(Records from a dataset)

▬▬▬▬▬▬

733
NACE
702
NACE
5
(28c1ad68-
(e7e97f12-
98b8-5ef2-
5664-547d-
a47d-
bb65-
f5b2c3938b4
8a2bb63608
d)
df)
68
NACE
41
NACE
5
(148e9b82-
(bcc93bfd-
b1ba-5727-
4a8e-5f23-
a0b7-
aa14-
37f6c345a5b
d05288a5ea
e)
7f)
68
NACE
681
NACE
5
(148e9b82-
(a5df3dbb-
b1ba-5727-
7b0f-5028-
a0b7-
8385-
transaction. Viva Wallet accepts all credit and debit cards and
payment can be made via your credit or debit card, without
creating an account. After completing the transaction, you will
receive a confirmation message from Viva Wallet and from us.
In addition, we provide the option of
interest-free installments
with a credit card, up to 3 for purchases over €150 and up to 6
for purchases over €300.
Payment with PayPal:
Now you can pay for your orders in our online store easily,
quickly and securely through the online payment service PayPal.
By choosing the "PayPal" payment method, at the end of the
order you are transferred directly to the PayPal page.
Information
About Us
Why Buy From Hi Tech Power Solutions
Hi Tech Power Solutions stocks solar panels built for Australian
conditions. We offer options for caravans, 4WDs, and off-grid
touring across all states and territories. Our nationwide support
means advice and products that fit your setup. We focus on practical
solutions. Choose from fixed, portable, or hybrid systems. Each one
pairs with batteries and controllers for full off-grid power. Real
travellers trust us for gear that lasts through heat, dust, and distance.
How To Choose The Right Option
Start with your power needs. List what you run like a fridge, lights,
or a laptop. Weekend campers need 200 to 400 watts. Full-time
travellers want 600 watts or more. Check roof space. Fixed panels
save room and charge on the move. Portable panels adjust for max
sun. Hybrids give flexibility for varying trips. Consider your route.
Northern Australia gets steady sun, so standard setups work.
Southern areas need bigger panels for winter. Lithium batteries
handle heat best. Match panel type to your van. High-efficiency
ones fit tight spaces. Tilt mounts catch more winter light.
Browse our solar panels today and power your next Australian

▬▬▬▬▬▬

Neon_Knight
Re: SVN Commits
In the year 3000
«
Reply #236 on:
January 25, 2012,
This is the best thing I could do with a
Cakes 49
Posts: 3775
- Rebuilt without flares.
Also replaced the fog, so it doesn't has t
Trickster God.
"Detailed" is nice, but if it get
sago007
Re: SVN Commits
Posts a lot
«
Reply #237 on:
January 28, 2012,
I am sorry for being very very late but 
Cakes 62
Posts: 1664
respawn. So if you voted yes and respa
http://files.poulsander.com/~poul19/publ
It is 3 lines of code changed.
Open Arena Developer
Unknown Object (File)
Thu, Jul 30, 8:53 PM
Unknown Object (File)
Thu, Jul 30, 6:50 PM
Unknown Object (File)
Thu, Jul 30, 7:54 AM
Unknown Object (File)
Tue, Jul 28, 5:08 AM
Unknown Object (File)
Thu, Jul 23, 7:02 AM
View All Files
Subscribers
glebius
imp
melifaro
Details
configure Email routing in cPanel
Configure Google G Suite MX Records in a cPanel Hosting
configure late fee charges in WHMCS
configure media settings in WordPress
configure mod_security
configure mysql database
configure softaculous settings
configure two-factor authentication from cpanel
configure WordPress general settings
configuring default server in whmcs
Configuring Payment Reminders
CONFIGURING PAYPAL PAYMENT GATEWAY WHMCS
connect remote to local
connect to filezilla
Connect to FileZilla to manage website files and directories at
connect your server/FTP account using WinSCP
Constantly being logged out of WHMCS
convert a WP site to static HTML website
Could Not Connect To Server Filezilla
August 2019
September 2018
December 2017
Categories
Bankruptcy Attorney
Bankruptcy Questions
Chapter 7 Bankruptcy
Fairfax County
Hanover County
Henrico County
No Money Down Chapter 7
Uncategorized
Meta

▬▬▬▬▬▬

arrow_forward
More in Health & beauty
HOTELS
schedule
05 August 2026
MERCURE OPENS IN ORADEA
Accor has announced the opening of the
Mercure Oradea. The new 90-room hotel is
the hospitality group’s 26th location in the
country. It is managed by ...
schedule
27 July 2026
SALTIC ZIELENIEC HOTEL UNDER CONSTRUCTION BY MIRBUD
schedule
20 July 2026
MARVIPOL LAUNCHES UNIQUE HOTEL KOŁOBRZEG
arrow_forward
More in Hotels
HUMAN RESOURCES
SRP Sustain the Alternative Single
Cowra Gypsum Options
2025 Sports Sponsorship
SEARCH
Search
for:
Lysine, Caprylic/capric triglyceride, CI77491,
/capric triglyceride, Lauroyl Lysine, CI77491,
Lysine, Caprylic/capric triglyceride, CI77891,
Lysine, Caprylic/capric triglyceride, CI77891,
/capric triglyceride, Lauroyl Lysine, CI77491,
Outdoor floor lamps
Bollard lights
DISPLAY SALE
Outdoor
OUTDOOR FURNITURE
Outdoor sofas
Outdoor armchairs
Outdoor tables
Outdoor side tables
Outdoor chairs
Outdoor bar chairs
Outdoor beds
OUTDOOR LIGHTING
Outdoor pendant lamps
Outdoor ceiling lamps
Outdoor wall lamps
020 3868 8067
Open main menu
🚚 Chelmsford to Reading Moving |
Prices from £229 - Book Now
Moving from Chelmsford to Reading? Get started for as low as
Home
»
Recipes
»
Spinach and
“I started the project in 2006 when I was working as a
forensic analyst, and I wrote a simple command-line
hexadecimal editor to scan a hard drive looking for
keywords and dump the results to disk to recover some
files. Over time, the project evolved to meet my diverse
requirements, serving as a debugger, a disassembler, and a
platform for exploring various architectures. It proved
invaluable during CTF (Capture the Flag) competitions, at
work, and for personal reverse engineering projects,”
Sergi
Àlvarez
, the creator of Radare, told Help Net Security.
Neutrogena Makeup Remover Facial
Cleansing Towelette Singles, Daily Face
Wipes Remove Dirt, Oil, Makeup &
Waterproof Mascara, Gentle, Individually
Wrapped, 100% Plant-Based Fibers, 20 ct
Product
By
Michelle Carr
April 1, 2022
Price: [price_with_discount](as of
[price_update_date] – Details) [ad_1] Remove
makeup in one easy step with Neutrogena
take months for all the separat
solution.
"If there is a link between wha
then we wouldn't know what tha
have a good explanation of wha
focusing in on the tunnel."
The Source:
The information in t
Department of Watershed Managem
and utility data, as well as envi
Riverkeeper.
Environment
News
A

▬▬▬▬▬▬

— Aim of the exercise —
In the entries above, find the line holding "Thu, Jul 30, 6:50 PM" and the line holding "configure softaculous settings", then retype exactly those two lines and every line between them, and nothing else.

— Written answer —
Thu, Jul 30, 6:50 PM
Unknown Object (File)
Thu, Jul 30, 7:54 AM
Unknown Object (File)
Tue, Jul 28, 5:08 AM
Unknown Object (File)
Thu, Jul 23, 7:02 AM
View All Files
Subscribers
glebius
imp
melifaro
Details
configure Email routing in cPanel
Configure Google G Suite MX Records in a cPanel Hosting
configure late fee charges in WHMCS
configure media settings in WordPress
configure mod_security
configure mysql database
configure softaculous settings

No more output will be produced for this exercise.